Le troisième axe de notre recherche réside dans une démarche interprétative. Avec l’ensemble des données collectées, nous espérons mieux comprendre les choix quant à l’orientation de structures chez les Celtes jusqu’à l’époque augustéenne. Ainsi, notre recherche vise à dépasser ce vieux débat entre assimilation et résistance, initié au XIXe siècle par Jullian et Arbois de Jubainville. Existe-t-il des orientations ethniques ? Les Carnutes orientaient-ils leurs sanctuaires comme les Osismes ou les Éduens ? La romanisation précoce dans le Sud de la Gaule a-t-elle joué un rôle dans l’orientation des fana chez les peuples en contact avec la romanité ou en Narbonnaise ? Aussi, existe-t-il des orientations spécifiques aux divinités honorées ou aux types de sanctuaires (de soins, de frontières, urbain, péri-urbain, etc.) ? C’est à l’ensemble de ces questions que nous espérons répondre avec ce travail de thèse. Dans certains cas, les mesures réalisées sur le terrain permettent de pronostiquer une orientation singulière, un dialogue avec d’autres structures (contemporaines, antérieures ou postérieures), une continuation, etc. Dans ce cas, elles invitent à réaliser des recherches historiques, hagiographiques, etc.
Ce travail est novateur à bien des égards ; par le corpus étudié avec plus de 100 sites, par l’étendue géographique, d’abord circonscrite à la région Centre, puis étendue à l’ensemble de la Gaule, par la fourchette chronologique, de l’Indépendance à la période augustéenne, afin de déceler le substrat celtique de l’apport romain. Ce sujet vise également à apporter des réponses calendaires et trancher le débat historiographique entre celtosceptiques et celtomaniaques : les fêtes celtiques nous étant essentiellement connues par les textes insulaires irlandais et quelques mentions gauloises, comment peut-on expliquer qu’un nombre important de sanctuaires s’orientent sur ces fêtes de début de saison ?

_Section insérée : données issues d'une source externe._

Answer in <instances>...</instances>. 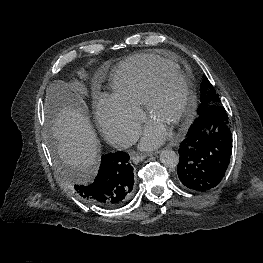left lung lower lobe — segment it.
Returning a JSON list of instances; mask_svg holds the SVG:
<instances>
[{
  "mask_svg": "<svg viewBox=\"0 0 263 263\" xmlns=\"http://www.w3.org/2000/svg\"><path fill=\"white\" fill-rule=\"evenodd\" d=\"M232 134L228 115L220 105L207 108L189 128L179 146L178 177L195 191L217 186L230 163Z\"/></svg>",
  "mask_w": 263,
  "mask_h": 263,
  "instance_id": "0a47b994",
  "label": "left lung lower lobe"
}]
</instances>
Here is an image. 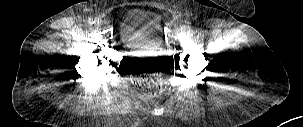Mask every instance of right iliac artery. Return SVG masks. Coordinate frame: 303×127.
Here are the masks:
<instances>
[{
	"label": "right iliac artery",
	"instance_id": "right-iliac-artery-1",
	"mask_svg": "<svg viewBox=\"0 0 303 127\" xmlns=\"http://www.w3.org/2000/svg\"><path fill=\"white\" fill-rule=\"evenodd\" d=\"M87 23L90 24V25H92V24L95 23V20H94L93 18H89V19L87 20Z\"/></svg>",
	"mask_w": 303,
	"mask_h": 127
}]
</instances>
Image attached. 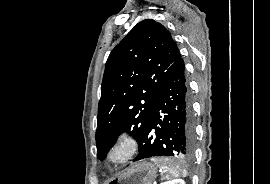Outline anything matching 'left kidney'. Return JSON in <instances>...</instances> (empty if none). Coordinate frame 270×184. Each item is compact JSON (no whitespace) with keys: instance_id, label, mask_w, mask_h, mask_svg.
<instances>
[{"instance_id":"obj_1","label":"left kidney","mask_w":270,"mask_h":184,"mask_svg":"<svg viewBox=\"0 0 270 184\" xmlns=\"http://www.w3.org/2000/svg\"><path fill=\"white\" fill-rule=\"evenodd\" d=\"M166 184H185V182L182 179H174L172 181H168Z\"/></svg>"}]
</instances>
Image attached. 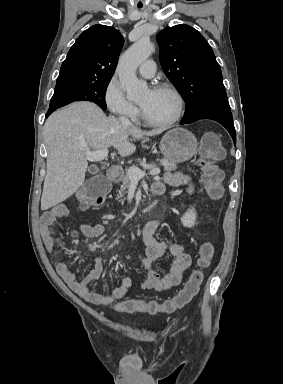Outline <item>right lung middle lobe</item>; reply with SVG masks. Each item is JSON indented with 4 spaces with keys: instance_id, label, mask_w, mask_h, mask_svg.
I'll list each match as a JSON object with an SVG mask.
<instances>
[{
    "instance_id": "obj_1",
    "label": "right lung middle lobe",
    "mask_w": 283,
    "mask_h": 384,
    "mask_svg": "<svg viewBox=\"0 0 283 384\" xmlns=\"http://www.w3.org/2000/svg\"><path fill=\"white\" fill-rule=\"evenodd\" d=\"M109 82L110 80L56 86L49 109L56 110L74 101H91L106 110L105 94Z\"/></svg>"
}]
</instances>
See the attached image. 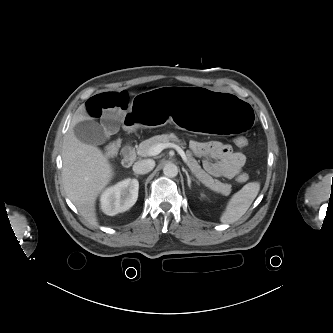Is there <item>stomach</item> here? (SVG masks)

Vos recherches ne sont pas, à proprement parler des recherches mythologiques. Pouvez-vous nous dire comment et en quoi elles se connectent à la mythologie française et donner quelques exemples ?

Effectivement, au premier abord, ces recherches ne semblent pas mythologiques, quoique… Pour rappel, nombre d’églises s’orientent sur la fête de leur saint patron – la prise de mesure est similaire, seuls l’analyse et l’accès aux matériaux diffèrent. Comme je le disais précédemment, certains sites sont particuliers et invitent à faire de la mythologie. Dernièrement, l’étude des orientations dans l’antique Tasciaca (site proche de Thésée, Loir-et-Cher) a permis de révéler que les églises des trois paroisses qui constituent l’antique agglomération partagent des orientations avec les structures antiques. Mieux, les saints qui y sont honorés, saint Lié et saint Saturnin, sont célébrés à des dates proches de Samhain, orientation très présente sur le fanum et son autel. Saint Georges, le saint sauroctone, présent sur les hauteurs de Thésée, surveille le Cher où deux témoignages indiquent la présence d’un monstre marin. Curieuse coïncidence, un exvoto retrouvé près du fanum remercie la divinité du fleuve pour avoir eu la vie sauve après un épisode de traversée dangereux.
L’oppidum d’Avaricum (Bourges) estorienté selon un axe 1er mai / 1er août alors que la cathédrale apparaît très désaxée par rapport à la trame urbaine. La cathédrale est orientée sur un axe 14 février / 1er novembre. Il est alors intéressant de s’intéresser au premier évêque de Bourges, saint Ursin, fêté le 9 novembre. L’axe calendaire dessiné par l’orientation de la cathédrale reprend la période d’hibernation de l’ours, se terminant en février. D’ailleurs, la porte Saint-Ours à Bourges présente un calendrier débutant en février. Le parallèle onomastique entre Ursin et l’ours ne vous aura pas échappé !
Le dernier exemple est Autricum (Chartres). Les plans archéologiques de l’antique cité montrent que le sanctuaire de Saint-Martin-au-Val est très désaxé par rapport à la cité se trouvant sur l’ancien oppidum. L’orientation de la trame urbaine de la cité a pu être mesurée puisque la cathédrale suit ses cardo et decumanus. Autricum est orienté sur le lunistice, une orientation très singulière, à mettre en rapport, peut-être, avec le statut particulier des Carnutes prêté par César. Cependant, le sanctuaire péri-urbain qui comprend un temple dédié à Apollon adopte une orientation solaire car équinoxiale. Ce constat ne fait que mettre en relief les travaux de thèse de Bernard Robreau qui ont montré l’usage d’un double comput calendaire, luni-solaire à Chartres jusqu’au haut Moyen Âge.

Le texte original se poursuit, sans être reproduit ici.